PROBLEM TO SOLVE:
Any picture in the range stays out of the copy; retype exactly the lines from the one with "这款游戏的音乐非常优美，听了让人心旷神怡。" to the end of the listing.

====

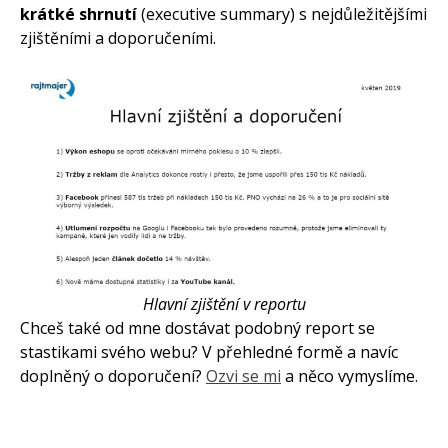
krátké shrnutí
(executive summary) s nejdůležitějšími
zjištěními a doporučeními.
Hlavní zjištění v reportu
Chceš také od mne dostávat podobný report se
stastikami svého webu? V přehledné formě a navíc
doplněný o doporučení?
Ozvi se mi
a něco vymyslíme.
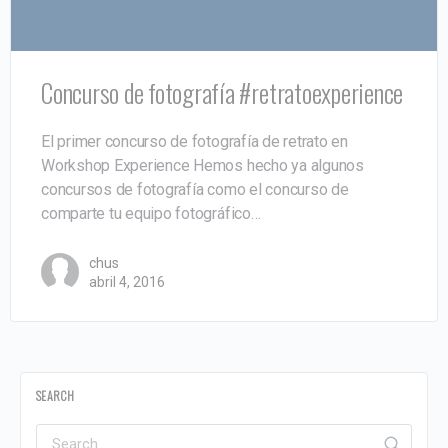
Concurso de fotografía #retratoexperience
El primer concurso de fotografía de retrato en
Workshop Experience Hemos hecho ya algunos
concursos de fotografía como el concurso de
comparte tu equipo fotográfico…
chus
abril 4, 2016
SEARCH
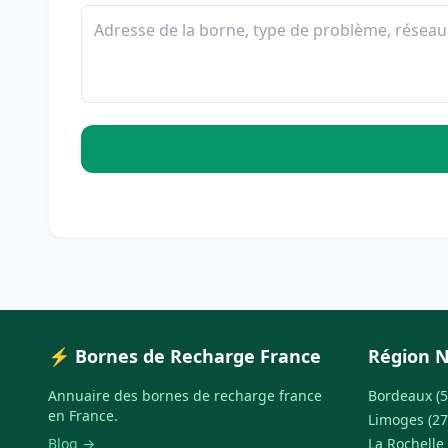
⚡ Bornes de Recharge France
Région N
Annuaire des bornes de recharge france
Bordeaux (5
en France.
Limoges (27
Blog →
La Rochelle 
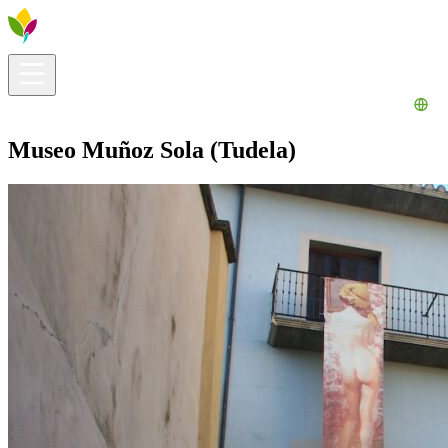
Información útil
Explora
¿Qué hacer?
La Ribera para ti
Agenda
Museo Muñoz Sola (Tudela)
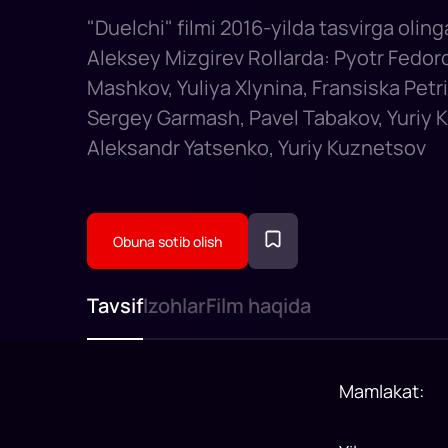
"Duelchi" filmi 2016-yilda tasvirga oling
Aleksey Mizgirev Rollarda: Pyotr Fedoro
Mashkov, Yuliya Xlynina, Fransiska Petri
Sergey Garmash, Pavel Tabakov, Yuriy K
Aleksandr Yatsenko, Yuriy Kuznetsov
Obuna sotib olish
Tavsif
Izohlar
Film haqida
Mamlakat
:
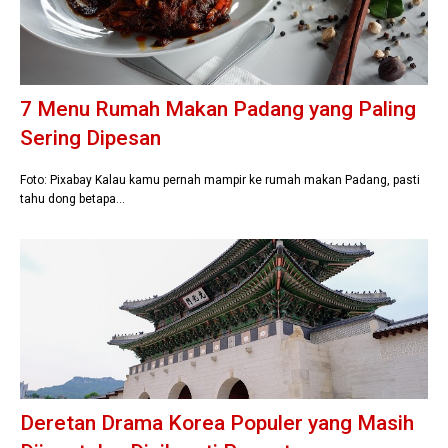
7 Menu Rumah Makan Padang yang Paling
Sering Dipesan
Foto: Pixabay Kalau kamu pernah mampir ke rumah makan Padang, pasti
tahu dong betapa…
Deretan Drama Korea Populer yang Masih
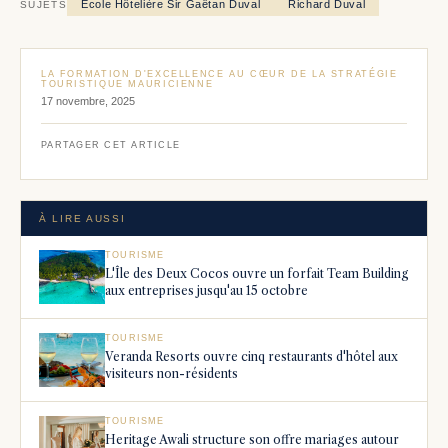
École Hôtelière Sir Gaëtan Duval
Richard Duval
SUJETS
LA FORMATION D'EXCELLENCE AU CŒUR DE LA STRATÉGIE
TOURISTIQUE MAURICIENNE
17 novembre, 2025
PARTAGER CET ARTICLE
À LIRE AUSSI
TOURISME
L'Île des Deux Cocos ouvre un forfait Team Building
aux entreprises jusqu'au 15 octobre
TOURISME
Veranda Resorts ouvre cinq restaurants d'hôtel aux
visiteurs non-résidents
TOURISME
Heritage Awali structure son offre mariages autour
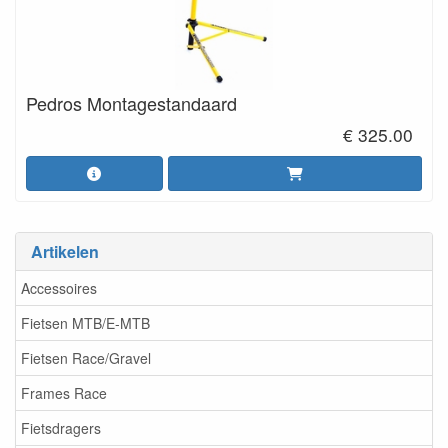
Pedros Montagestandaard
€ 325.00
Artikelen
Accessoires
Fietsen MTB/E-MTB
Fietsen Race/Gravel
Frames Race
Fietsdragers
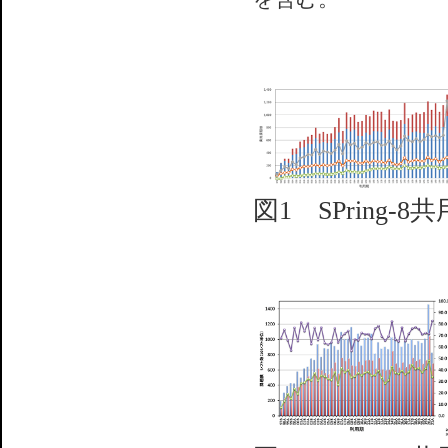
図1 SPrin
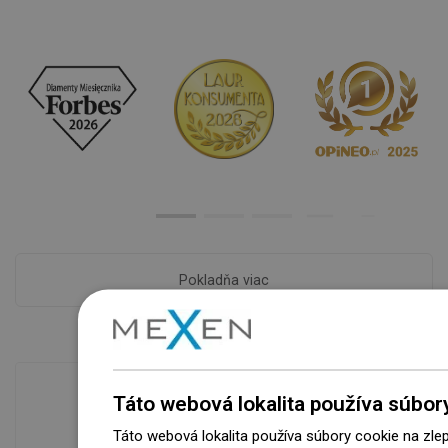
Pokladňa viac
Táto webová lokalita používa súbor
Táto webová lokalita používa súbory cookie na zle
Dostupnosť tovaru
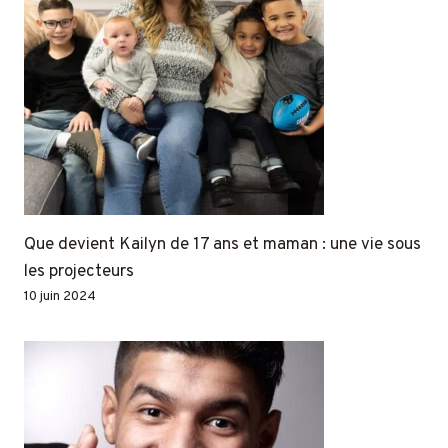
Que devient Kailyn de 17 ans et maman : une vie sous
les projecteurs
10 juin 2024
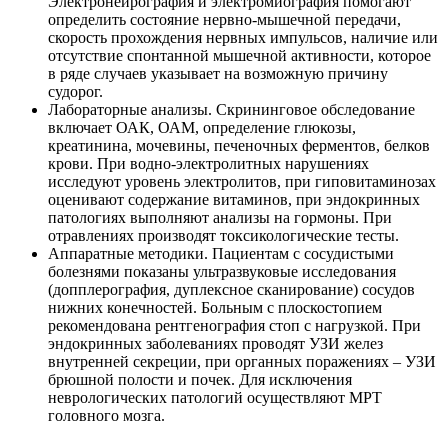
Электронейрография и электромиография помогают
определить состояние нервно-мышечной передачи,
скорость прохождения нервных импульсов, наличие или
отсутствие спонтанной мышечной активности, которое
в ряде случаев указывает на возможную причину
судорог.
Лабораторные анализы. Скрининговое обследование
включает ОАК, ОАМ, определение глюкозы,
креатинина, мочевины, печеночных ферментов, белков
крови. При водно-электролитных нарушениях
исследуют уровень электролитов, при гиповитаминозах
оценивают содержание витаминов, при эндокринных
патологиях выполняют анализы на гормоны. При
отравлениях производят токсикологические тесты.
Аппаратные методики. Пациентам с сосудистыми
болезнями показаны ультразвуковые исследования
(допплерография, дуплексное сканирование) сосудов
нижних конечностей. Больным с плоскостопием
рекомендована рентгенография стоп с нагрузкой. При
эндокринных заболеваниях проводят УЗИ желез
внутренней секреции, при органных поражениях – УЗИ
брюшной полости и почек. Для исключения
неврологических патологий осуществляют МРТ
головного мозга.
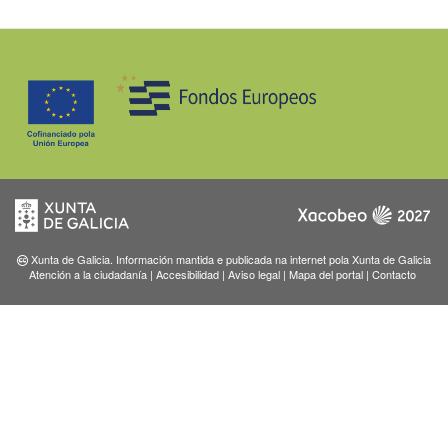
Xunta de Galicia. Información mantida e publicada na internet pola Xunta de Galicia
Atención a la ciudadanía
|
Accesibilidad
|
Aviso legal
|
Mapa del portal
|
Contacto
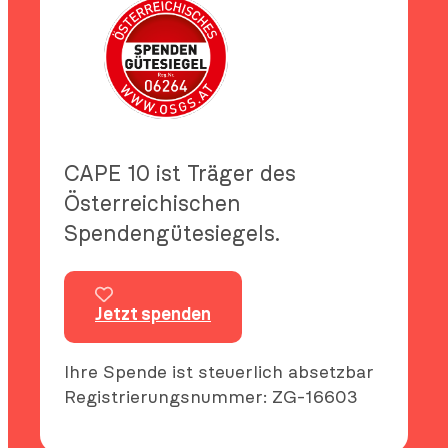
CAPE 10 ist Träger des
Österreichischen
Spendengütesiegels.
Jetzt spenden
Ihre Spende ist steuerlich absetzbar
Registrierungsnummer: ZG-16603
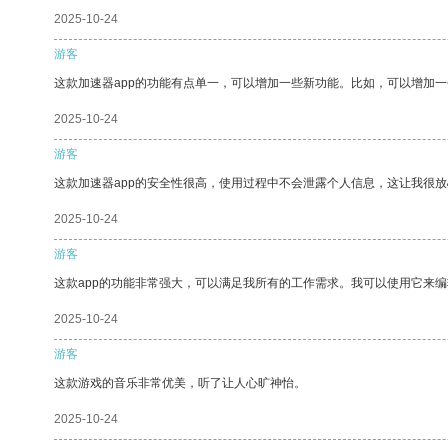
2025-10-24
游客
这款加速器app的功能有点单一，可以增加一些新功能。比如，可以增加
2025-10-24
游客
这款加速器app的安全性很高，使用过程中不会泄露个人信息，这让我很
2025-10-24
游客
这款app的功能非常强大，可以满足我所有的工作需求。我可以使用它来
2025-10-24
游客
这款游戏的音乐非常优美，听了让人心旷神怡。
2025-10-24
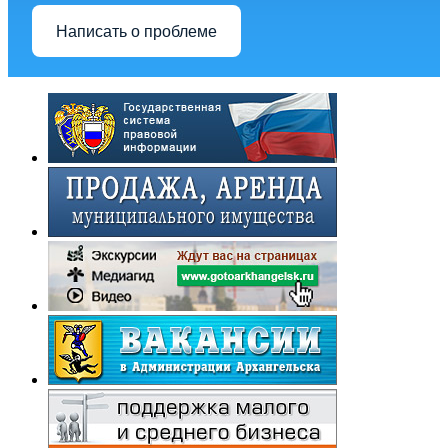
Написать о проблеме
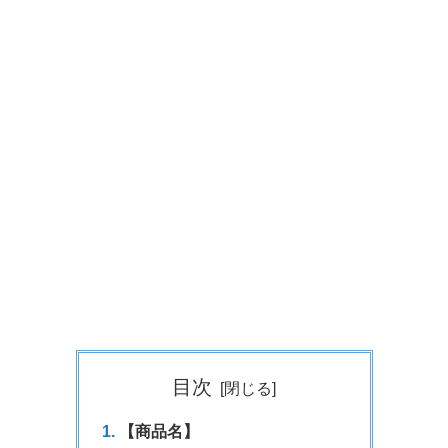
目次
【商品名】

====

EXERCISE OUTPUT:
这款游戏的音乐非常优美，听了让人心旷神怡。
2025-10-24
Написать о проблеме
目次
【商品名】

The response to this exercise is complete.